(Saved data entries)

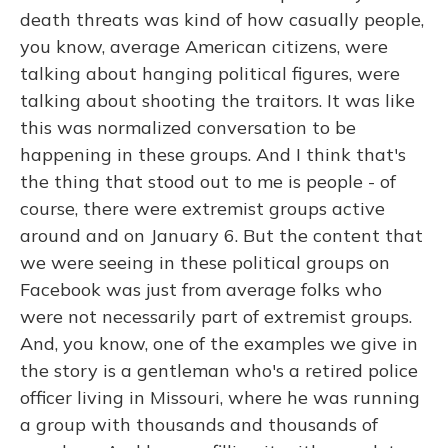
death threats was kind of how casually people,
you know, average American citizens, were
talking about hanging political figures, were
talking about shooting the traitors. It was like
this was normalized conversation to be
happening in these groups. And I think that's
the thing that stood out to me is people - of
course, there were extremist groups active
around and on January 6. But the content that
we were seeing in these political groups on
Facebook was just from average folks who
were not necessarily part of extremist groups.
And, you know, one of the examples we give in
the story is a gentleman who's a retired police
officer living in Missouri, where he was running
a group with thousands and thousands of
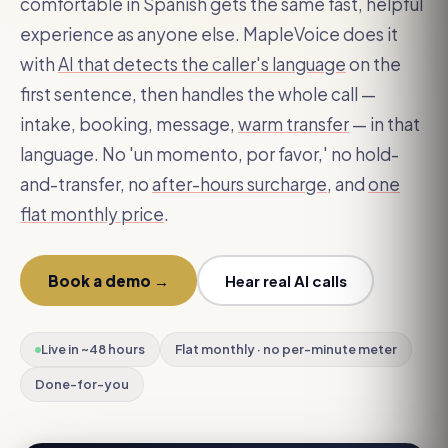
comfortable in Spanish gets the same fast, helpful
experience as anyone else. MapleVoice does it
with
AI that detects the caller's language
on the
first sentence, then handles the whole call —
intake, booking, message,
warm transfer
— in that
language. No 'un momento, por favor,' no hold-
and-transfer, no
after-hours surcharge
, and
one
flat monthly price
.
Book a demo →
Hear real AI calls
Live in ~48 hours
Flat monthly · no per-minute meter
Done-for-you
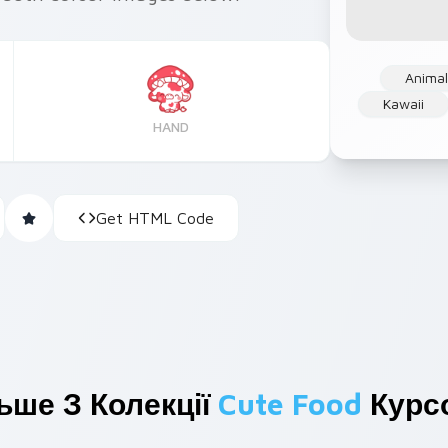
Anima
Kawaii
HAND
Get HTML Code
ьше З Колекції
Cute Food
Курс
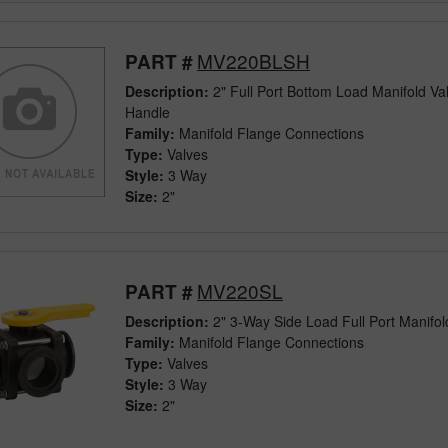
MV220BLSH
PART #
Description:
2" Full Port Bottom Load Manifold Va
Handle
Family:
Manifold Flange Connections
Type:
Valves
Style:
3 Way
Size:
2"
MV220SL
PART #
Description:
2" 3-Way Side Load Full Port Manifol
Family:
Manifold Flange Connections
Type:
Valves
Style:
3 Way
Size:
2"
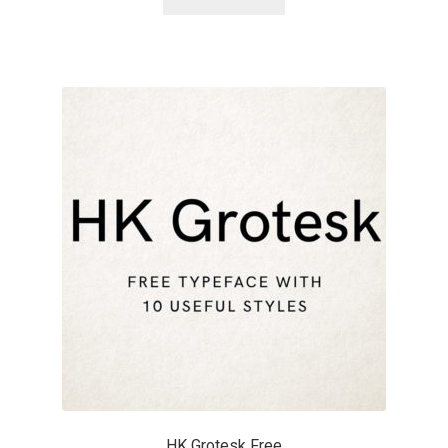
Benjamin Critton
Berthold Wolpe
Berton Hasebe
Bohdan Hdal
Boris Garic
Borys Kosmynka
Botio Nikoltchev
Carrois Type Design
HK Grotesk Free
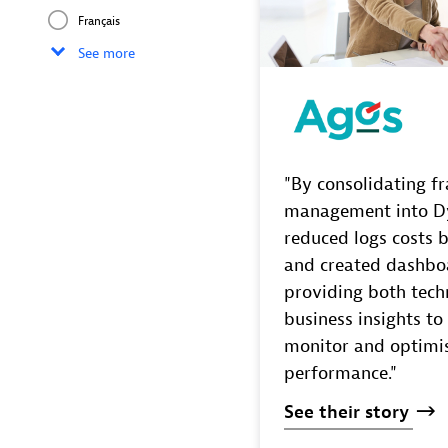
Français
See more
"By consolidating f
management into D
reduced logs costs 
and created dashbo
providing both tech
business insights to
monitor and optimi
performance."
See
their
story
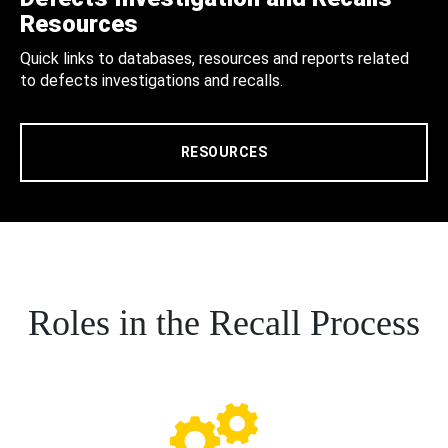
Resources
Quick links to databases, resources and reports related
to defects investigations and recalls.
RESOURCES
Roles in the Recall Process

* WORK ORDER *
Return each record above as it stands. Pictures stay out.

* RESULT *
death threats was kind of how casually people,
you know, average American citizens, were
talking about hanging political figures, were
talking about shooting the traitors. It was like
this was normalized conversation to be
happening in these groups. And I think that's
the thing that stood out to me is people - of
course, there were extremist groups active
around and on January 6. But the content that
we were seeing in these political groups on
Facebook was just from average folks who
were not necessarily part of extremist groups.
And, you know, one of the examples we give in
the story is a gentleman who's a retired police
officer living in Missouri, where he was running
a group with thousands and thousands of
comfortable in Spanish gets the same fast, helpful
experience as anyone else. MapleVoice does it
with
AI that detects the caller's language
on the
first sentence, then handles the whole call —
intake, booking, message,
warm transfer
— in that
language. No 'un momento, por favor,' no hold-
and-transfer, no
after-hours surcharge
, and
one
flat monthly price
.
Book a demo →
Hear real AI calls
Live in ~48 hours
Flat monthly · no per-minute meter
Done-for-you
Anima
Kawaii
HAND
Get HTML Code
ьше З Колекції
Cute Food
Курс
MV220BLSH
PART #
Description:
2" Full Port Bottom Load Manifold Va
Handle
Family:
Manifold Flange Connections
Type:
Valves
Style:
3 Way
Size:
2"
MV220SL
PART #
Description:
2" 3-Way Side Load Full Port Manifol
Family:
Manifold Flange Connections
Type:
Valves
Style:
3 Way
Size:
2"
Benjamin Critton
Berthold Wolpe
Berton Hasebe
Bohdan Hdal
Boris Garic
Borys Kosmynka
Botio Nikoltchev
Carrois Type Design
HK Grotesk Free
Français
See more
"By consolidating f
management into D
reduced logs costs 
and created dashbo
providing both tech
business insights to
monitor and optimi
performance."
See
their
story
Resources
Quick links to databases, resources and reports related
to defects investigations and recalls.
RESOURCES
Roles in the Recall Process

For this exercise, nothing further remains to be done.